Part 1a: Mechanisms of Chromosomal DNA Replication: The Replication Fork: For an organism to survive, its DNA must be accurately and completely copied during each cell division. Bell explains how replication begins at the DNA replication fork.
Part 1b: Mechanisms of Chromosomal DNA Replication: Initiation of Replication: Bell describes how the multi-enzyme replisome identifies the correct site for the initiation of DNA replication and begins to copy the chromosomal DNA.
Part 2: Single-Molecule Studies of Eukaryotic DNA Replication: Stephen Bell’s lab determined, at the level of single molecules, the sequence of events which initiate eukaryotic DNA replication.
Talk Overview:
Every time a cell divides, its genomic DNA must be completely, accurately and rapidly duplicated. This feat is completed by an amazing, multi-enzyme nanomachine, called the replisome. The replisome includes one DNA helicase, one RNA polymerase and three DNA polymerases, as well as numerous non-enzymatic proteins, all of which work together at the DNA replication fork. In Part 1a, Dr. Bell gives an excellent, step-by-step description of the function of each replisome protein at the bacterial replication fork.

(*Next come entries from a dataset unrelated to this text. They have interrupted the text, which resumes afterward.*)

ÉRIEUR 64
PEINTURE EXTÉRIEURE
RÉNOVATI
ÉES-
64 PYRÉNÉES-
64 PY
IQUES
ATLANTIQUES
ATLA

In Part 1b, Bell focuses on the initiation of DNA replication. At the site where replication begins, chromosomal DNA is separated into two single strands. Two replisomes are then assembled on the DNA and they move away from each other in opposite directions. Bell describes how the sites for the initiation of replication are identified, how the helicase is loaded and activated, and how the replisome is assembled. As he explains, these events are significantly more complicated in eukaryotes than bacteria.

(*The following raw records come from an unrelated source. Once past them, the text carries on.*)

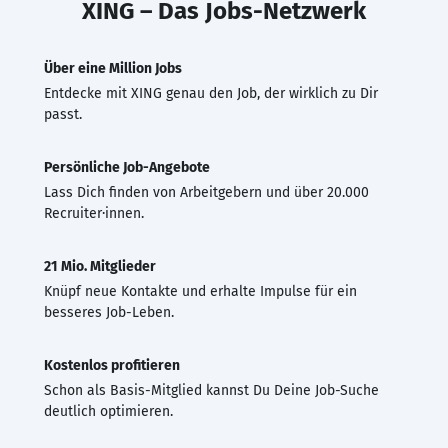
XING – Das Jobs-Netzwerk
Über eine Million Jobs
Entdecke mit XING genau den Job, der wirklich zu Dir
passt.
Persönliche Job-Angebote
Lass Dich finden von Arbeitgebern und über 20.000
Recruiter·innen.
21 Mio. Mitglieder
Knüpf neue Kontakte und erhalte Impulse für ein
besseres Job-Leben.
Kostenlos profitieren
Schon als Basis-Mitglied kannst Du Deine Job-Suche
deutlich optimieren.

In his last talk, Dr. Bell describes an assay developed in his lab to study eukaryotic DNA replication at the single molecule level. Using this assay, Bell’s lab has determined the detailed process by which eukaryotic DNA helicase loads on DNA and begins the replication process.
Speaker Biography:
Dr. Bell is Professor of Biology at the Massachusetts Institute of Technology and an Investigator of the Howard Hughes Medical Institute. His lab studies the assembly of multi-protein complexes called replisomes that are responsible for replicating eukaryotic chromosomal DNA, and the regulation of this process to ensure that each chromosome is accurately and completely replicated just once per cell cycle.
In recognition of his contributions to the field, Bell was awarded the National Academy of Sciences Award in Molecular Biology and the ASBMB/Schering-Plough Scientific Achievement Award. Bell has also received the MIT Everett Moore Baker Memorial Teaching Award and the School of Science Teaching Prize for Excellence in Undergraduate Education. Bell is co-author of the popular Molecular Biology of the Gene textbook.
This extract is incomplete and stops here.